Pull each line holding the word "Milano" from the data.

[[ Supplied records open ]]

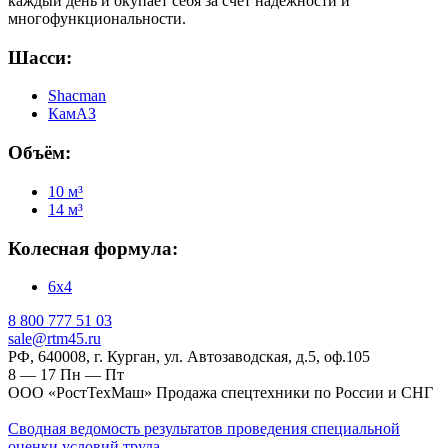
каждый день и окупает себя за счёт надёжности и
многофункциональности.
Шасси:
Shacman
КамАЗ
Объём:
10 м³
14 м³
Колесная формула:
6х4
‎8 800 777 51 03
sale@rtm45.ru
РФ, 640008, г. Курган, ул. Автозаводская, д.5, оф.105
8 — 17
Пн — Пт
ООО «РостТехМаш» Продажа спецтехники по России и СНГ
Сводная ведомость результатов проведения специальной
оценки условий труда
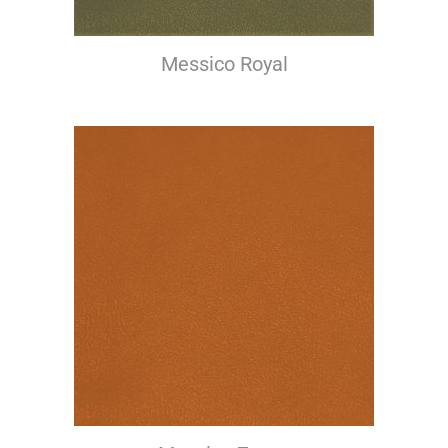
Messico Royal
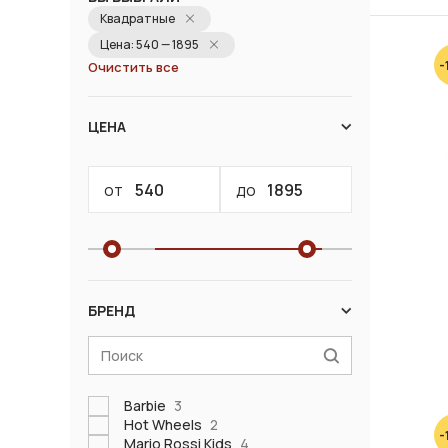
Квадратные
Цена: 540 — 1895
-
Очистить все
ЦЕНА
от
до
БРЕНД
Barbie
3
Hot Wheels
2
-
Mario Rossi Kids
4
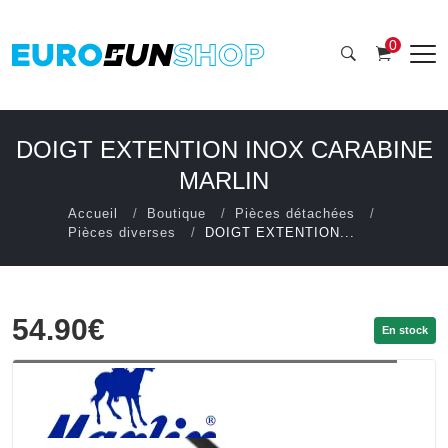
0
DOIGT EXTENTION INOX CARABINE
MARLIN
Accueil
Boutique
Pièces détachées
Pièces diverses
DOIGT EXTENTION...
54.90€
En stock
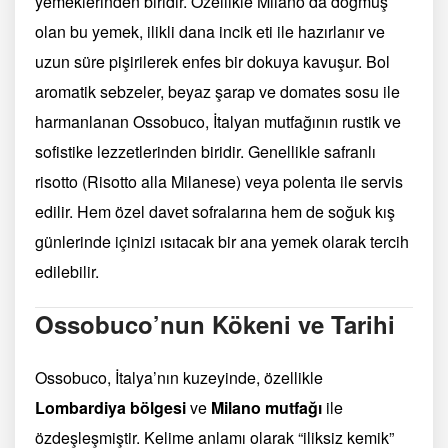
yemeklerinden biridir. Özellikle Milano’da doğmuş
olan bu yemek, ilikli dana incik eti ile hazırlanır ve
uzun süre pişirilerek enfes bir dokuya kavuşur. Bol
aromatik sebzeler, beyaz şarap ve domates sosu ile
harmanlanan Ossobuco, İtalyan mutfağının rustik ve
sofistike lezzetlerinden biridir. Genellikle safranlı
risotto (Risotto alla Milanese) veya polenta ile servis
edilir. Hem özel davet sofralarına hem de soğuk kış
günlerinde içinizi ısıtacak bir ana yemek olarak tercih
edilebilir.
Ossobuco’nun Kökeni ve Tarihi
Ossobuco, İtalya’nın kuzeyinde, özellikle
Lombardiya bölgesi
ve
Milano mutfağı
ile
özdeşleşmiştir. Kelime anlamı olarak “iliksiz kemik”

[[ Supplied records closed ]]

### Solution for this task
yemeklerinden biridir. Özellikle Milano’da doğmuş
Milano mutfağı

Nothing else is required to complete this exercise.